The immediate response to the news from South Africa was a plunge in world financial markets, with travel, entertainment, financial and oil-related stocks disproportionally affected. Many countries have rapidly restricted travel initiating from eight South African countries. However, some scientists believe the virus was circulating in a number of other countries in late October.

Travel restriction can slow, but not stop the spread of the virus. A more effective way to stop the worldwide spread of any variant would be to require international travelers to have negative test results from a molecular-based test for 24 hours prior to travel. Otherwise, we may experience the specter of more widespread shutdowns and deterioration in the economy after signs of restoration to pre-COVID normality.

The rapid spread of this highly mutated virus should reinforce the sound advice from the NIH, CDC, WHO and prominent epidemiologists in academia concerning continuation of COVID control measures. Countries should intensify efforts to raise vaccination rates by stopping the spread of misinformation on social media as well as help increase the rate of vaccine administration to residents of Third World nations.

The U.S. has been at the forefront in supplying the world with vaccine doses with about 280 million doses shipped so far, with a billion more promised by the present administration. It is axiomatic that, unless COVID can be suppressed on an international basis, industrialized nations will remain vulnerable.

Health authorities in modern countries must intensify sequencing of SARS-CoV-2 isolates to identify emerging mutations that can represent enhanced infectivity and pathogenicity and upload these sequences onto the GISAID, a global repository where the data can be quickly shared.
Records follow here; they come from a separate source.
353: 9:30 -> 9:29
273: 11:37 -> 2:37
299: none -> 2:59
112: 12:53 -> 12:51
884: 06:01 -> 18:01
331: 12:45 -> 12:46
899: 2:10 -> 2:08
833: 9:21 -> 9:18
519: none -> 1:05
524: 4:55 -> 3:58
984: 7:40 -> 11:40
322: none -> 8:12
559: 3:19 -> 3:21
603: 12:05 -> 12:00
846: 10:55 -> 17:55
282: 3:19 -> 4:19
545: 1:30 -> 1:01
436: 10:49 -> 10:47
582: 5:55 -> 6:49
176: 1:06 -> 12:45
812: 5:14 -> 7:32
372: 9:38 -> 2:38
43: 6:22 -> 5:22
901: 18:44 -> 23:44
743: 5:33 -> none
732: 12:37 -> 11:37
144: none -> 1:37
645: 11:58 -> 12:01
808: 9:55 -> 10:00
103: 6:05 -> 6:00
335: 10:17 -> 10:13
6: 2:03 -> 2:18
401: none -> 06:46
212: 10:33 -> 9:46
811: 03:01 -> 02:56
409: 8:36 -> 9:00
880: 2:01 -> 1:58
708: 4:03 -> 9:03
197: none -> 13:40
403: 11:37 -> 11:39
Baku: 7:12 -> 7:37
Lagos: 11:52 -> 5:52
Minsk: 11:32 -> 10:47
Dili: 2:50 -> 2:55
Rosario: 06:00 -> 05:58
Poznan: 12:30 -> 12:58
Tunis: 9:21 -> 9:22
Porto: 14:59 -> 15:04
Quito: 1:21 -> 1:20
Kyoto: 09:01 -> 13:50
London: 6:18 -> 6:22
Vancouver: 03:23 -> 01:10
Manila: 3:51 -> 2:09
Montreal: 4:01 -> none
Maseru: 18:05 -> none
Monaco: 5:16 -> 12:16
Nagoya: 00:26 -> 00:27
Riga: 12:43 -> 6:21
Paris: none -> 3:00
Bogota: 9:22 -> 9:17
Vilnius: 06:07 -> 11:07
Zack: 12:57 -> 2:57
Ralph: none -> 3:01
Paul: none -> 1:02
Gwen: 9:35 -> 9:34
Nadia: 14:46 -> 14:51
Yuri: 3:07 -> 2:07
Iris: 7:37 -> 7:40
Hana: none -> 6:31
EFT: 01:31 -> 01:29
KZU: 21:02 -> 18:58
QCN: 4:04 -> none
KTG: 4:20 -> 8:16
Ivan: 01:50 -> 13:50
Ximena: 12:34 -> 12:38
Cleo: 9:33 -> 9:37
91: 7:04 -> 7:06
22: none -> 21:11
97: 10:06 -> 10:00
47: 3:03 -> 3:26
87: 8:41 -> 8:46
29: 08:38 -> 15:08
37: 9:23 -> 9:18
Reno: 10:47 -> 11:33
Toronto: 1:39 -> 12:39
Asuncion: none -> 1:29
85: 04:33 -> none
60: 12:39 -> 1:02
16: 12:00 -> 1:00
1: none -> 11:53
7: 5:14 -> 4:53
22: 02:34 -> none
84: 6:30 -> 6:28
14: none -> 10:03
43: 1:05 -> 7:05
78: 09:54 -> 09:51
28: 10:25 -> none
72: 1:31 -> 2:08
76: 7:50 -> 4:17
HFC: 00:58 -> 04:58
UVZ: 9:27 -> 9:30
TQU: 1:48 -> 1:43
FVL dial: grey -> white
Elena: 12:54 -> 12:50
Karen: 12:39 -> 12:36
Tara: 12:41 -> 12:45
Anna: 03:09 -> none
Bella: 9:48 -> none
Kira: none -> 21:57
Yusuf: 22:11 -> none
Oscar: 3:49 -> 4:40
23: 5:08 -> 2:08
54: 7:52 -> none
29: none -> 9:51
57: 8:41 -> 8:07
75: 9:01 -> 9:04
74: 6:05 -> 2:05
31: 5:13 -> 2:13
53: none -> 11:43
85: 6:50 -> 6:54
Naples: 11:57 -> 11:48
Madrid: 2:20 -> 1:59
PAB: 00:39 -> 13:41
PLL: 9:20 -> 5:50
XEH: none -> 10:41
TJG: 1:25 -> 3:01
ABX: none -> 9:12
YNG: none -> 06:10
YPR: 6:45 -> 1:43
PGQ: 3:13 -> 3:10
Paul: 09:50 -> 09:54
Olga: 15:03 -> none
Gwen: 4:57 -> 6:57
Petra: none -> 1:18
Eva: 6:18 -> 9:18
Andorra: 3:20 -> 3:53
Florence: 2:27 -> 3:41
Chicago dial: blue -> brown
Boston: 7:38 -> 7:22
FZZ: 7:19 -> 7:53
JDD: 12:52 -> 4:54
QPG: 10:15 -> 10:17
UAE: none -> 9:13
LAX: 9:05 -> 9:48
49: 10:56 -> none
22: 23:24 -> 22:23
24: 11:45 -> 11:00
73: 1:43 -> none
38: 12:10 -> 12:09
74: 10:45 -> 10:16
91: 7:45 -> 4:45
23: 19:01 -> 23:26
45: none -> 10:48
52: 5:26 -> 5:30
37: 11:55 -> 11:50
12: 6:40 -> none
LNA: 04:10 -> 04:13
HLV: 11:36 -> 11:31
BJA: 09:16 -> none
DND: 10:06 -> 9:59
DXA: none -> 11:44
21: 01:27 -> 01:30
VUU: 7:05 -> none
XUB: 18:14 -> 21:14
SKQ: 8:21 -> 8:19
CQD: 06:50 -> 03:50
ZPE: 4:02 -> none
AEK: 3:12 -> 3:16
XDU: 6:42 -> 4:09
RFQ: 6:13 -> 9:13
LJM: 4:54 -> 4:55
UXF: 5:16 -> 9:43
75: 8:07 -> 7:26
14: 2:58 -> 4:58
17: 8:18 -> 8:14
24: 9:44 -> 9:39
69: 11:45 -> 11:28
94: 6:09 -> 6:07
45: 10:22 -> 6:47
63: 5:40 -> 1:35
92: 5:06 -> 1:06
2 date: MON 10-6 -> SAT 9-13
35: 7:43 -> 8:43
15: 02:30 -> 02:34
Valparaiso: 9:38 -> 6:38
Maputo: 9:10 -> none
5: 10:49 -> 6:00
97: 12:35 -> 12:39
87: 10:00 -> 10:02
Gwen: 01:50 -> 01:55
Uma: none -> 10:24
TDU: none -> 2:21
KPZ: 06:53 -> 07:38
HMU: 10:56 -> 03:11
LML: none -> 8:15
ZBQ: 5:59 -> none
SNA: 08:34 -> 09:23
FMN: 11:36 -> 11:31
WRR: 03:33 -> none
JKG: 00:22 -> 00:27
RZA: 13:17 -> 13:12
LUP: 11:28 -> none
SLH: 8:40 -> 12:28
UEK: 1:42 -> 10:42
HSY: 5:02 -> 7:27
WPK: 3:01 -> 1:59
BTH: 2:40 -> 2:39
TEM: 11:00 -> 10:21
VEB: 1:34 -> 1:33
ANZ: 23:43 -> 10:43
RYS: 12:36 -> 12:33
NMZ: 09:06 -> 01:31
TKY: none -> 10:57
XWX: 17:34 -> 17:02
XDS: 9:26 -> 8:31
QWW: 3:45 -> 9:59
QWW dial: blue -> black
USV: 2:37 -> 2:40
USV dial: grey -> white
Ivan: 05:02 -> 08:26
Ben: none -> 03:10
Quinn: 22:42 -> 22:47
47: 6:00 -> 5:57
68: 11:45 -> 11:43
Commonsense protective measures to prevent transmission during the upcoming winter months include masking and maintaining social distance in concentrated, confined spaces even among people who are fully vaccinated.

Free in-home test kits will soon be available in the U.S. to allow infected but asymptomatic or mildly affected individuals to self-quarantine. At least two new antiviral drugs should be cleared for use by the FDA for treatment as well as a prior approved drug for those with symptoms and having a positive COVID test. Clinically ill individuals should refrain from using unapproved treatments, including hydroxychloroquine, Ivermectin, etc., which are circulating on social media. These drugs are not only ineffective but can be toxic if taken in large amounts.

The anti-vax lies and misinformation spread by COVID-deniers and pseudo-experts and those profiting from anxiety should be vigorously opposed. A coordinated publicity campaign involving sports and entertainment personalities, civic, religious and industry leaders, scientists, public health authorities and responsible media is required. Groups that have opposed scientific measures to control COVID have contributed to the increase spread of the virus as well as the suffering, hospitalizations and death of infected individuals. This new variant is a wake-up call for the U.S. and other industrialized nations. If we wish to restore our pre-COVID way of life and economy, now is the time for resolute action.


Joseph Giambrone is a professor emeritus in Auburn University’s Department of Poultry Science with a joint appointment in the Department of Pathobiology in the College of Veterinary Medicine. During his graduate research career at the University of Delaware, he was part of a research group that developed the first vaccine against an antigenic variant of an avian coronavirus. During a sabbatical leave during his tenure at Auburn, he was part of a research group in Australia that sequenced the entire genome of antigenic variant of a coronavirus of chickens. During his 42-year research career as a molecular virologist, immunologist and epidemiologist, he has made critical advancements in understanding the ecology of viral pathogens, led efforts to improve detection and surveillance of viral diseases and developed new and effective vaccines and vaccine strategies to protect commercially reared chickens as well as pathogens, such as avian influenza viruses, which have spilled over into human populations. His research has had a profound impact on practices used today to reduce the incidence and severity of viral diseases of commercially reared poultry as well in human populations.